• _MATERIALS PROVIDED_
== Segment start ==

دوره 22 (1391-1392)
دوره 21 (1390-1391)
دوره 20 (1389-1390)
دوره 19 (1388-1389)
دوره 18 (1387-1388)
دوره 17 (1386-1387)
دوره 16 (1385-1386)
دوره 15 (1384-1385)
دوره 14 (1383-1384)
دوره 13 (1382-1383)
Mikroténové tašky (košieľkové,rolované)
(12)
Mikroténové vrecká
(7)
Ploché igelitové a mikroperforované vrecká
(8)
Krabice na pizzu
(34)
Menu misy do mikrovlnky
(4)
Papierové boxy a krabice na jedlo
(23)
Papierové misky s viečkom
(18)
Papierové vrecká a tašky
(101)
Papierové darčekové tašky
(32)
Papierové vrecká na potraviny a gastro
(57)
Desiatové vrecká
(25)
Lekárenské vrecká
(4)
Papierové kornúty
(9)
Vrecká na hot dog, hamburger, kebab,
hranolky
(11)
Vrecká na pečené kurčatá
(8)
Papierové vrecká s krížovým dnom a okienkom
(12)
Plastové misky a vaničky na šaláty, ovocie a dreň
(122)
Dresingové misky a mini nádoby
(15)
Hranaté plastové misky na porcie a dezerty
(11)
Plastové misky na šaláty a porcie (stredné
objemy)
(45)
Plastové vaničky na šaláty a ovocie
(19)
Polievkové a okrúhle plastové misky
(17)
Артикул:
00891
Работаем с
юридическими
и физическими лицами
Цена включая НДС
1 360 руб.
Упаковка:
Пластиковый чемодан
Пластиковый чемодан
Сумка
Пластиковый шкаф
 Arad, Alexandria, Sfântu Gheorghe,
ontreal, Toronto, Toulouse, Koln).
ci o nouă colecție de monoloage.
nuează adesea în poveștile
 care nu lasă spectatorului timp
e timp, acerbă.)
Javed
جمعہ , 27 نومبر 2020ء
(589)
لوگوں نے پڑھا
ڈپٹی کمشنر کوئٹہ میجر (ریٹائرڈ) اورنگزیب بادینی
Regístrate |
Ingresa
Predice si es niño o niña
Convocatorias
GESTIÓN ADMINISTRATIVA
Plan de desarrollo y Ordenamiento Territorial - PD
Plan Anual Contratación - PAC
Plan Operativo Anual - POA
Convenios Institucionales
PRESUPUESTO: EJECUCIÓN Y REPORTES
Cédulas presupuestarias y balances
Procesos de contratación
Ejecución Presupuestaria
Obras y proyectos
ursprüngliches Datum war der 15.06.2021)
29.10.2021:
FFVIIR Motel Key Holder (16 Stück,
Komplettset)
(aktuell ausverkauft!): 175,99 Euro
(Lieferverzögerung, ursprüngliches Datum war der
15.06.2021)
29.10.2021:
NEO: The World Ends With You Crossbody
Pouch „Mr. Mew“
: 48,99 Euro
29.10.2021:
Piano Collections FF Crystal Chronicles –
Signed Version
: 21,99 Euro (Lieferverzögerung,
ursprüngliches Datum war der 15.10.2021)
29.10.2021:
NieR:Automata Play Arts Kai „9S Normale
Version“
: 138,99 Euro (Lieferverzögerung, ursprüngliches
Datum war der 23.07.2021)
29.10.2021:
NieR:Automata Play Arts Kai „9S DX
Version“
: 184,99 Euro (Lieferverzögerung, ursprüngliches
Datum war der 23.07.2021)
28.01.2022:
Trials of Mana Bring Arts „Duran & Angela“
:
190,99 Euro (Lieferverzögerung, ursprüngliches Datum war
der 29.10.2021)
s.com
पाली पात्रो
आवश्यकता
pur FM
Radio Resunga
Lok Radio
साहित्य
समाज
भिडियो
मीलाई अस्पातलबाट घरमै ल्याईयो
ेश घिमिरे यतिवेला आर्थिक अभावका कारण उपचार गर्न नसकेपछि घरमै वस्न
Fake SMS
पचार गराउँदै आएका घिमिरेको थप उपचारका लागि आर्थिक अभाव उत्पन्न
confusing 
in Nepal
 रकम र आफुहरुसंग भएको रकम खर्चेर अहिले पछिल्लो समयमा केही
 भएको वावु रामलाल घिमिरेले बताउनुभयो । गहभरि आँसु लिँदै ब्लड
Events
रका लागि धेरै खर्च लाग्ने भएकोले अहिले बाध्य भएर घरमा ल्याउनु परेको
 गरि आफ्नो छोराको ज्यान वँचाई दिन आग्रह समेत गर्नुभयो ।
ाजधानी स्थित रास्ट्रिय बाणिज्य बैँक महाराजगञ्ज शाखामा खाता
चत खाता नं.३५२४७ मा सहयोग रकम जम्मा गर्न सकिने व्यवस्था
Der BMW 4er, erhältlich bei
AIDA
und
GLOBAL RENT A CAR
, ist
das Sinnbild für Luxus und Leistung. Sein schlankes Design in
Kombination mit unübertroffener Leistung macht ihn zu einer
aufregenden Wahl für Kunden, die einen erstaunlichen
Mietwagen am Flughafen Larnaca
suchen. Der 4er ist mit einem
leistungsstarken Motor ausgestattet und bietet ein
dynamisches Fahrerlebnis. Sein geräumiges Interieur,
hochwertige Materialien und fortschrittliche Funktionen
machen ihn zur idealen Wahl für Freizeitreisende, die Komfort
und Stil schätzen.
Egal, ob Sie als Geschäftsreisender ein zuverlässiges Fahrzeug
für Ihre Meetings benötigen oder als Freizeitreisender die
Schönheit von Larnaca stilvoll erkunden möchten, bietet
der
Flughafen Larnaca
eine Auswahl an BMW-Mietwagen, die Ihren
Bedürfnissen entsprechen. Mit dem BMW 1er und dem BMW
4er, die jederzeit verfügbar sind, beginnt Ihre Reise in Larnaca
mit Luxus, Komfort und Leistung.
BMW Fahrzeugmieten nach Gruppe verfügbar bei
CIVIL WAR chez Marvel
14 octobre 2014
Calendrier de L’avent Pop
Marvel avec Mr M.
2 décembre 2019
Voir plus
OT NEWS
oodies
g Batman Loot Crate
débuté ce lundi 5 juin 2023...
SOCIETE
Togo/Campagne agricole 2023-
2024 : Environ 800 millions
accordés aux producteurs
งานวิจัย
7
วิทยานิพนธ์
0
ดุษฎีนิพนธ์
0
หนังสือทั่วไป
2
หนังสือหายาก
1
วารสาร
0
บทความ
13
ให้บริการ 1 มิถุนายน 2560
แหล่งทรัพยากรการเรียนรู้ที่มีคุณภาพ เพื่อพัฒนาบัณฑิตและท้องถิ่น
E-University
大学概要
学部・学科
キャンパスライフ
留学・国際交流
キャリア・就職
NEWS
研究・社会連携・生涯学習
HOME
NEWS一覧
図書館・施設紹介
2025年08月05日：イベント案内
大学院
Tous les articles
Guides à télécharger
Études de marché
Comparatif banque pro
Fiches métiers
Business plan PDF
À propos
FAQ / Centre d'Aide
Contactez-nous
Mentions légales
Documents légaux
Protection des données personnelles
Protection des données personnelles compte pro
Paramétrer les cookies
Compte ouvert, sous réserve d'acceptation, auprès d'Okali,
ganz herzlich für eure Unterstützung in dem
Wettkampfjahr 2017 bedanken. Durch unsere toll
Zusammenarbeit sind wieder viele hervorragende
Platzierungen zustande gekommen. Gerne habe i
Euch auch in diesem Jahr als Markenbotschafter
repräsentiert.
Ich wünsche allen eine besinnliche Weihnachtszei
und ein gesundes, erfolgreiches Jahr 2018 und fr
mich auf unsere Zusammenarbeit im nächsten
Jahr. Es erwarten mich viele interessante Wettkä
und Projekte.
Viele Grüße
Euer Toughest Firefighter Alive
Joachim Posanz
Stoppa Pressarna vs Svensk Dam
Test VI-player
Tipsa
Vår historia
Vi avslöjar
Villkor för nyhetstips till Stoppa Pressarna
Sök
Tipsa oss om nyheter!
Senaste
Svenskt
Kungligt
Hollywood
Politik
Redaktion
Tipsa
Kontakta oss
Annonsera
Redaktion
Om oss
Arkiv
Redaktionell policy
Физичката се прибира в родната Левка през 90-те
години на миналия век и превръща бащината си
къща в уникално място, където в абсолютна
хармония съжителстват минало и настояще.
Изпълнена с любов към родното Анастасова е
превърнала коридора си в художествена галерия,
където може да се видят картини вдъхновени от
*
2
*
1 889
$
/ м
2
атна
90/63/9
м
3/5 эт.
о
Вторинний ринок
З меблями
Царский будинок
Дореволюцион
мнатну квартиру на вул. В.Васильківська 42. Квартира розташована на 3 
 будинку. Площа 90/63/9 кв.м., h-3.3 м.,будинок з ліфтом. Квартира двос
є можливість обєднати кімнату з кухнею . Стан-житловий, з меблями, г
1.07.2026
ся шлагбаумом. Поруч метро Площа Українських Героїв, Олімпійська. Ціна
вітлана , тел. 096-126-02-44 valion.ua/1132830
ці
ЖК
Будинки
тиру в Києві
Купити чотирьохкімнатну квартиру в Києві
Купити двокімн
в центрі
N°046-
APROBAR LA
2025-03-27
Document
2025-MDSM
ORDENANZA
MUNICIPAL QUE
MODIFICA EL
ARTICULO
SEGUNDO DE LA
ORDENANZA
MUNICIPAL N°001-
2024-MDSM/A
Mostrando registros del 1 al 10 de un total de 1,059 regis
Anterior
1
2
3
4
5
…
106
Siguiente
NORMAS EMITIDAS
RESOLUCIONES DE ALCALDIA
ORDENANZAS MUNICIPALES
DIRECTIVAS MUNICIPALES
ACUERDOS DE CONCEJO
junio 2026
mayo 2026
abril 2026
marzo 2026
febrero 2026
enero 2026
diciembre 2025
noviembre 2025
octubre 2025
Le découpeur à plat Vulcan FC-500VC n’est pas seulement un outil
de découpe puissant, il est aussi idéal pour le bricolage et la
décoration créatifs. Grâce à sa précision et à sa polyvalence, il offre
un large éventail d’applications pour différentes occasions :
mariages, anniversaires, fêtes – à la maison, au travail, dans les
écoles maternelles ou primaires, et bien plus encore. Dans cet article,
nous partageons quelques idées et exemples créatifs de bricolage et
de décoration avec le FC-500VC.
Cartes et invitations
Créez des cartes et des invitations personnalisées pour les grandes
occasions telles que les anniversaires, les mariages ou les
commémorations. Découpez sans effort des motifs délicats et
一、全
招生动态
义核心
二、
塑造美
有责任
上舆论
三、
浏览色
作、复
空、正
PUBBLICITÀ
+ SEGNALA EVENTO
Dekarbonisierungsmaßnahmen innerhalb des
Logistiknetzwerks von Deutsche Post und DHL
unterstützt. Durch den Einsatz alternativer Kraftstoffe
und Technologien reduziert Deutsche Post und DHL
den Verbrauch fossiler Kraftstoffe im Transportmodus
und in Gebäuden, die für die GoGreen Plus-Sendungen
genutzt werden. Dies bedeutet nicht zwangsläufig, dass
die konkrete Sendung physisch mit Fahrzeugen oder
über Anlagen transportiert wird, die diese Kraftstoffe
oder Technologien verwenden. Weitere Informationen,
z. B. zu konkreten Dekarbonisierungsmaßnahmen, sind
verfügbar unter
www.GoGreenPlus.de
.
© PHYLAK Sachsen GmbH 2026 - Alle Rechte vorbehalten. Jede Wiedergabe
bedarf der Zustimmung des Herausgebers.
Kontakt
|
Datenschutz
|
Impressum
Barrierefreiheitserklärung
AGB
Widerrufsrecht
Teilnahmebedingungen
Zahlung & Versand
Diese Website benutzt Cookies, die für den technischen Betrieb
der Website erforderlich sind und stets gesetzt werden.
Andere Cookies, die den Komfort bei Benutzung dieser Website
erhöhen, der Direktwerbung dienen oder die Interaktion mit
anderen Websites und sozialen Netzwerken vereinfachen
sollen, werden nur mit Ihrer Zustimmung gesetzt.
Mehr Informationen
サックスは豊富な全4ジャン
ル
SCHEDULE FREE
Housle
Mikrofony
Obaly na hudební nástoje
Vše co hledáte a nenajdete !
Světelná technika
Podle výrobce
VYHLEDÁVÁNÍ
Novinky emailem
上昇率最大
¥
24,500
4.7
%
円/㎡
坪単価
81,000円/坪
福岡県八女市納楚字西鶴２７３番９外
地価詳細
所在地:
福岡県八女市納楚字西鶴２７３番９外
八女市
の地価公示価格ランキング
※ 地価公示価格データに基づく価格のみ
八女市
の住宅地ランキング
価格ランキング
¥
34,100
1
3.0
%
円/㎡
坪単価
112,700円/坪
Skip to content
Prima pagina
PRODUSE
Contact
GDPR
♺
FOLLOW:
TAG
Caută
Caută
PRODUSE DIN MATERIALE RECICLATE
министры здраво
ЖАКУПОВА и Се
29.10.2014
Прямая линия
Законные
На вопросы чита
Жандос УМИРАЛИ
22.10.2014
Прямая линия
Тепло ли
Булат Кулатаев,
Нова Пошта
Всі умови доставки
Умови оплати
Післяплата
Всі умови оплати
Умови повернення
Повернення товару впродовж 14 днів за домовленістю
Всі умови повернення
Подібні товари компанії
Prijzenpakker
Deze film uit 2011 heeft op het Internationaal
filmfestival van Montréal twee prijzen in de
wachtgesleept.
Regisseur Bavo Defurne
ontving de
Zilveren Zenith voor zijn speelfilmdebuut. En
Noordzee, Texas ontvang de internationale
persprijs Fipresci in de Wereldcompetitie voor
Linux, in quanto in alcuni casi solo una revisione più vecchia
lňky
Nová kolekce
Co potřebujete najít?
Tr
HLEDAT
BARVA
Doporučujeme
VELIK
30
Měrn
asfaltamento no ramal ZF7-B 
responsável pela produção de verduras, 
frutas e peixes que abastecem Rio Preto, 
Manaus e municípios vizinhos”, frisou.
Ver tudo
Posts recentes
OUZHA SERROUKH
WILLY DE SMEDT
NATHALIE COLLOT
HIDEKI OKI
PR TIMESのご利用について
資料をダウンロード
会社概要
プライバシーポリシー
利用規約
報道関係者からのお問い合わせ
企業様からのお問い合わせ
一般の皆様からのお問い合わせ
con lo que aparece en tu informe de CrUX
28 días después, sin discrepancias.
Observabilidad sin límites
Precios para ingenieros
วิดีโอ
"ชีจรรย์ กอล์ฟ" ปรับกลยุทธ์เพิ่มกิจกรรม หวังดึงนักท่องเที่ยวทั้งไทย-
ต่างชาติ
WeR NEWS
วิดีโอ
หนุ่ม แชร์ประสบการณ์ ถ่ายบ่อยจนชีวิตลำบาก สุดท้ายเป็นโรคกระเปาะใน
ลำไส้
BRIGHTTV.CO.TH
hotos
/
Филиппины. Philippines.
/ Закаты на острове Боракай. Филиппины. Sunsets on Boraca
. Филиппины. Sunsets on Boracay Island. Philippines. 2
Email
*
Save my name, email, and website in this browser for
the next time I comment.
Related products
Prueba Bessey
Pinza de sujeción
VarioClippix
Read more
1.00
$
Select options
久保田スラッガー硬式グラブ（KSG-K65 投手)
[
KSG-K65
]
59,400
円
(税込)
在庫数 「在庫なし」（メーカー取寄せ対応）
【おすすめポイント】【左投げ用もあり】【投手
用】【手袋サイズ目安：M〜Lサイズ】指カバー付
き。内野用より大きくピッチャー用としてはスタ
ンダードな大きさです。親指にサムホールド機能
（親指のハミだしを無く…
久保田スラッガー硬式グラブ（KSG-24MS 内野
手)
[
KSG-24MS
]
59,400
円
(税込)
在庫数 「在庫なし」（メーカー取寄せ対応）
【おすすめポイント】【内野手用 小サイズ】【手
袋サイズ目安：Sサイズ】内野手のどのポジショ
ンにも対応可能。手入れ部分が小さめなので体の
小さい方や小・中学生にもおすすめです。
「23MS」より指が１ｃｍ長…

== Segment end ==

• _ACTIVITY_
Tally how many lines of the records hold the word "misky". Answer with the number only.

• _PROBLEM SOLUTION_
6